Funny that this discussion is never focused on Neilsen meters. I could turn on the TV and leave the room and it registers as ratings. At least with PPM you have to be in earshot of the station.
 
WNTIRadio said:
Why can't various methodologies be used to calculate listenership? Use PPM. Use diaries. Use call out research. Combine all three into a rolling average. It couldn't be that costly to throw 1k diaries in a city the size of NY. And to call another 500-1000 people with a scripted set of questions.

Let's look at a couple of the many issues.

First, combining a panel with a random probability daily (phone) or weekly (diary) sample is a complex issue. I really doubt that the MRC would sanction a mixed methodology.

Then there is the time issue. Advertisers pushed for the PPM because they wanted a measure of exposure and faster results. A diary sample takes a looooong time to get returns and to tabulate.

The New York diary survey had less than 1000 weekly diaries. And it was expensive. It would add about 60% more to the cost of the survey, which stations have no interest in paying... particularly since it would slow down delivery.

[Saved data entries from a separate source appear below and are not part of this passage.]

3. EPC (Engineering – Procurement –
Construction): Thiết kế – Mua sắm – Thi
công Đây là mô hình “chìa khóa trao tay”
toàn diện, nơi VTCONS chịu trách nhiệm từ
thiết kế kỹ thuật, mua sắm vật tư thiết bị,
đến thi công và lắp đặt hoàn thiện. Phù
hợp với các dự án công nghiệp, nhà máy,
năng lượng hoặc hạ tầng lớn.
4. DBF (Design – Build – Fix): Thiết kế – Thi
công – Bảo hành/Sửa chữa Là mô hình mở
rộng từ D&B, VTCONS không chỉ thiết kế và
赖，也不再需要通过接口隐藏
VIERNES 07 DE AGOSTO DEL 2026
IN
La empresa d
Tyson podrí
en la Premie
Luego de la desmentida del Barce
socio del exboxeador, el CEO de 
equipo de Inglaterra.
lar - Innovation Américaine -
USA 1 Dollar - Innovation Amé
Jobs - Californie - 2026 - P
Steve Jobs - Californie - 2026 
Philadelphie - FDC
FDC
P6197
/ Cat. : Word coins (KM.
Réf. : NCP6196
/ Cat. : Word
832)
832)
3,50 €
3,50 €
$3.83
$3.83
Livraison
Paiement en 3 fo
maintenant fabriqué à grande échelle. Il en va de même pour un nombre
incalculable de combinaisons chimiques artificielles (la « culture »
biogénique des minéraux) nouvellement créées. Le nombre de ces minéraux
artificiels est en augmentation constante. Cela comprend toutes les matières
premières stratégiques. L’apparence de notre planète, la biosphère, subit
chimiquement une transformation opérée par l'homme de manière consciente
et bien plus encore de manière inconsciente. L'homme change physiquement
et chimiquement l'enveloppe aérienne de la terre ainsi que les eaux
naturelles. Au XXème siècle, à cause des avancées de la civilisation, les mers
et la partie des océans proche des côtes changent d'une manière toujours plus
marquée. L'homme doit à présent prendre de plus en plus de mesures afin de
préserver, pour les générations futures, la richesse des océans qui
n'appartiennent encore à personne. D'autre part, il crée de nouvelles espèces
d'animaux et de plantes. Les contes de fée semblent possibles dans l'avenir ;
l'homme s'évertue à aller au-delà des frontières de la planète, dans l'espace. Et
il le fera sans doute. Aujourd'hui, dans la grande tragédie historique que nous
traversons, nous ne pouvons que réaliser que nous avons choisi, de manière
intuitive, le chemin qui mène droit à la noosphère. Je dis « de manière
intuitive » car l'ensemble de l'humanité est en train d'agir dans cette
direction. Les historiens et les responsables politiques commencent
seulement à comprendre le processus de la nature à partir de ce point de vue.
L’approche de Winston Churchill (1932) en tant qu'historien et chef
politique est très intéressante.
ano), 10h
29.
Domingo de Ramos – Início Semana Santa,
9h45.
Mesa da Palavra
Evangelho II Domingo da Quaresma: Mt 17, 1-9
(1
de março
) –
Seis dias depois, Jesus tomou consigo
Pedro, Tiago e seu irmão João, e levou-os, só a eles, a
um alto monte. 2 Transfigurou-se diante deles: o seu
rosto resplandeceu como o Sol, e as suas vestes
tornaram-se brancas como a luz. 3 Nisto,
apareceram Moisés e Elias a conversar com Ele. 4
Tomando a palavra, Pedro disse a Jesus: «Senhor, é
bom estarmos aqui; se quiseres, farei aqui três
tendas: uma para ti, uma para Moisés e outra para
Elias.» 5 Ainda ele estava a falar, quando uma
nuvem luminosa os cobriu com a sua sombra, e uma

Phone surveys for ratings were abandoned nearly three decades ago by users in large markets. They don't give a true weekly cume, and they are horribly memory dependent and subject to interviewer bias more today than ever. But more than anything, the response rate is terrible today and cellulars and answering machines.

But back to the start... advertisers pushed for the PPM, and would not buy into going backwards in methodology.

Funny that this discussion is never focused on Neilsen meters. I could turn on the TV and leave the room and it registers as ratings. At least with PPM you have to be in earshot of the station.

But agencies accept Nielsen for cable and network TV, and the more recent enhancements of log-in of individual users gives a closer view of the demos.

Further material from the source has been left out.